Facts, Identification & Control
What do they look like?
Adult opossums are about the size of a large cat. They have long, light-gray hair with a scaly tail almost half the length of the full body.
How Did I Get Opossums?
Opossums live in varied habitats, but generally live near areas close to streams and wetlands. However, if locations near humans provide for easy access to food and shelter, they will take up residence close to both urban and suburban homes. Therefore, leaving trash bags or pet food in the open can lure the pests into yards and garages. Forgetting to seal a garbage can might be enough to attract opossums to a nighttime meal.
Thick brush, dense foliage, and uncut grass provide cover for opossums.

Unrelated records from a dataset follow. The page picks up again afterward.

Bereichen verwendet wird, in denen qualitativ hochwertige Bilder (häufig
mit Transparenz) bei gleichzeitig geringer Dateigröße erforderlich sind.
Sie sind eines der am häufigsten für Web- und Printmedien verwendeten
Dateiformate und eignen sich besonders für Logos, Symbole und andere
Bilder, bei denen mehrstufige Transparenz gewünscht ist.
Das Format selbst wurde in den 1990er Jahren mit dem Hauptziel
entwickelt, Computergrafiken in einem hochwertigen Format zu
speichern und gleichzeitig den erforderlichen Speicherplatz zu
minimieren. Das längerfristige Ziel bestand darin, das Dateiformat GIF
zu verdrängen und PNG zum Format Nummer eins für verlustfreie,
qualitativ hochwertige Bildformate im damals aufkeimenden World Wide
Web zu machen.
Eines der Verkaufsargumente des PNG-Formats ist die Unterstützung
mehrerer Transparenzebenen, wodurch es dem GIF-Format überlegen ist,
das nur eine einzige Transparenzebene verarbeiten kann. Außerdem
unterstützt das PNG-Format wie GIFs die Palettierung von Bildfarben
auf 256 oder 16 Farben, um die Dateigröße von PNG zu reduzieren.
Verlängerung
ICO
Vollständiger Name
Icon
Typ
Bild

They also benefit from nearby streams or sources of standing water.
How Serious Are Opossums?
An opossum typically does little damage to property. These nuisance pests may dig in gardens and lawns at night while searching for insects or sift through garbage. They also leave smelly and unsightly feces behind, may cause several diseases and are a potential source of fleas.
The pests reproduce quickly, as they may produce two litters of 10 or more babies each year. As skilled explorers and tree climbers, opossums often reside in attics or garages. These animals can even climb over and squeeze under fencing. However, only mothers with young tend to stay in one place for more than a few days.

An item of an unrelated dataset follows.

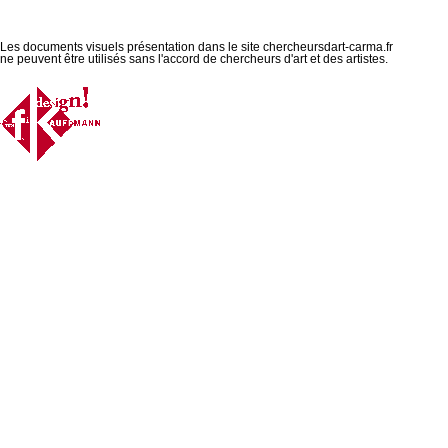
Les documents visuels présentation dans le site chercheursdart-carma.fr
ne peuvent être utilisés sans l'accord de chercheurs d'art et des artistes.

How Can You Get Rid of Them?
Before taking control measures, check local regulations, as opossums might be protected. If you aren’t sure of the infesting pest or that you can humanely remove it, we always recommend contacting your local wildlife removal office for an inspection and removal plan.
Signs of an Opossum Problem
Homeowners most often notice opossums when they encounter them, often around garbage cans or in attics. They are known to damage lawns too when digging for grubs.
Behavior, Diet & Habits
Where do they live?
Typically, the opossum prefers to establish a home within existing structures, like hollow logs, garages, under buildings, inside burrows and even squirrels’ nests in trees. It prefers establishing residence close to a food source for an easy commute.
What do they eat?
The opossum is an omnivore, so it’s not picky. Just about anything the marsupial can find to consume will make for a meal—fruits, grass, insects, ticks, mammals, birds, fish, and carrion.

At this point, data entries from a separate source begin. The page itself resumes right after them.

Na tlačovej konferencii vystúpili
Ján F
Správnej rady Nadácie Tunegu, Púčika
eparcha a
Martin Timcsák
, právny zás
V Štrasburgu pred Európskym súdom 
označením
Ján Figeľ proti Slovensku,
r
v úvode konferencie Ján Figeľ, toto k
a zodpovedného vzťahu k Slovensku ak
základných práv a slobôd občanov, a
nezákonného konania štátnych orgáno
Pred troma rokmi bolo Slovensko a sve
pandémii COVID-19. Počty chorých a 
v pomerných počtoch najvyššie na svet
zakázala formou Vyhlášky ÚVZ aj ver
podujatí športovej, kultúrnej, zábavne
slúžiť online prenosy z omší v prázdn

The opossum (Didelphis virginiana) is the only marsupial in North America and is a relative of the kangaroo. The most notable similarity of these family members is the female’s abdominal pouch, designed for carrying and nurturing young. Unlike its relative, though, the opossum is a sluggish animal with the ability to produce a repulsive smell.
Reproduction & Life Cycle
Opossums are not community creatures. Typically, they reproduce one time per year but can have two litters, resulting in about seven offspring each. The count can go as high as 13 in a litter, though. Gestation lasts only 13 days, and newborns are only the size of small bumble bees and partially developed. The young will nurse in the mother’s pouch for the next three months as they further develop and mature.